The rise of the use of Facebook and Twitter as means of communicating news has led to many young people questioning the role of the mainstream media and the relevance thereof.

A typical case in point was the recent gathering of about 1400 Gaza Freedom Marchers from 48 countries. They gathered in Cairo, Egypt, intending on travelling through the Rafah border crossing into Gaza and holding a demonstration to draw attention to the plight of the people living in Gaza under blockade, a year after the Israeli attack on the area.

The Egyptian government refused to open the Rafah crossing for them and Egyptian police attacked a group of European female demonstrators, punching, kicking and tearing off headscarves. One French protester reportedly died of her injuries.



Through all this, however, these images were nowhere to be seen in the international media such as the BBC or Sky News, and nowhere in the local media outlets. This is a clear indication that the news corporations are too concerned with toeing the political line. Bad press for the Israelis is something they usually avoid at all costs – even when the cost is a human life.

Climate change is also a big bone of contention which threatens to turn on world leaders and bite them in the rear ends. With the leaking of documents at the Copenhagen climate change summit, the world saw a cancerous clot of greedy bureaucrats stuffing up the last real chance we had to undo decades of pollution and reckless consumerism.
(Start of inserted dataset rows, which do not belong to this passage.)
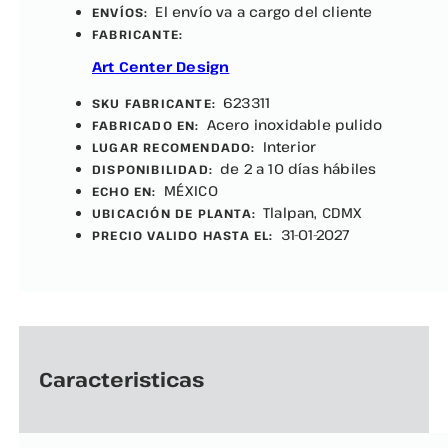
El envío va a cargo del cliente
ENVÍOS:
FABRICANTE:
Art Center Design
623311
SKU FABRICANTE:
Acero inoxidable pulido
FABRICADO EN:
Interior
LUGAR RECOMENDADO:
de 2 a 10 días hábiles
DISPONIBILIDAD:
MÉXICO
ECHO EN:
Tlalpan, CDMX
UBICACIÓN DE PLANTA:
31-01-2027
PRECIO VALIDO HASTA EL:
Caracteristicas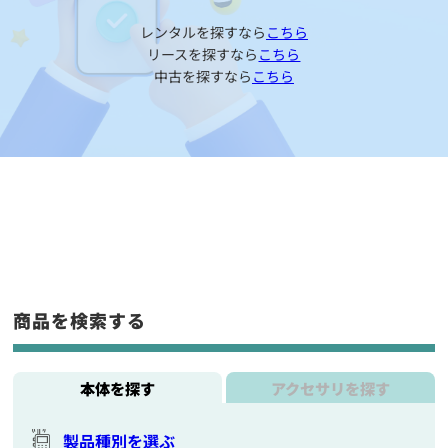
レンタルを探すなら
こちら
リースを探すなら
こちら
中古を探すなら
こちら
商品を検索する
本体を探す
アクセサリを探す
製品種別を選ぶ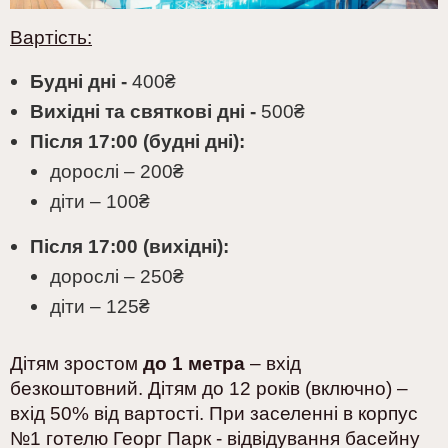
Вартість:
Будні дні
-
400
₴
Вихідні та святкові дні -
500
₴
Після 17:00 (будні дні):
дорослі – 200
₴
діти – 100
₴
Після 17:00 (вихідні):
дорослі – 250
₴
діти – 125
₴
Дітям зростом
до
1 метра
– вхід
безкоштовний. Дітям до 12 років (включно) –
вхід 50% від вартості. При заселенні в корпус
№1 готелю Георг Парк - відвідування басейну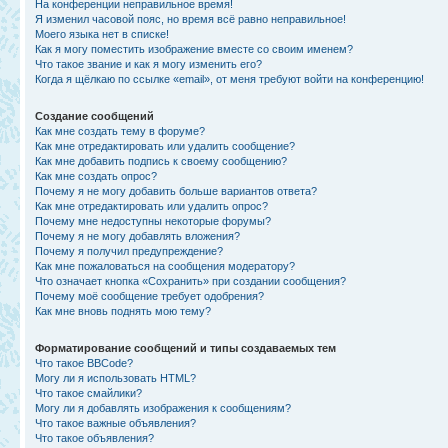
На конференции неправильное время!
Я изменил часовой пояс, но время всё равно неправильное!
Моего языка нет в списке!
Как я могу поместить изображение вместе со своим именем?
Что такое звание и как я могу изменить его?
Когда я щёлкаю по ссылке «email», от меня требуют войти на конференцию!
Создание сообщений
Как мне создать тему в форуме?
Как мне отредактировать или удалить сообщение?
Как мне добавить подпись к своему сообщению?
Как мне создать опрос?
Почему я не могу добавить больше вариантов ответа?
Как мне отредактировать или удалить опрос?
Почему мне недоступны некоторые форумы?
Почему я не могу добавлять вложения?
Почему я получил предупреждение?
Как мне пожаловаться на сообщения модератору?
Что означает кнопка «Сохранить» при создании сообщения?
Почему моё сообщение требует одобрения?
Как мне вновь поднять мою тему?
Форматирование сообщений и типы создаваемых тем
Что такое BBCode?
Могу ли я использовать HTML?
Что такое смайлики?
Могу ли я добавлять изображения к сообщениям?
Что такое важные объявления?
Что такое объявления?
Perhaps an inevitable conclusion is that the social media-using millions will begin to grow restless in the coming years when it begins to sink in – years of inaction and cover-ups by politicians, as thick as thieves with the newsmen. Unfortunately, this may mean years of unrest and demonstrations, perhaps also civil disobedience from protesters and heavy-handed punishment from governments clutching desperately onto power.

I sincerely hope that when the discontent reaches fever pitch it will usher in some kind of new era where ethics and accountability prevails, but the undying cynic in me is prone to point out that the “free” world is more likely to end up resembling the end of George Orwell’s prophetic but terribly depressing novel, 1984.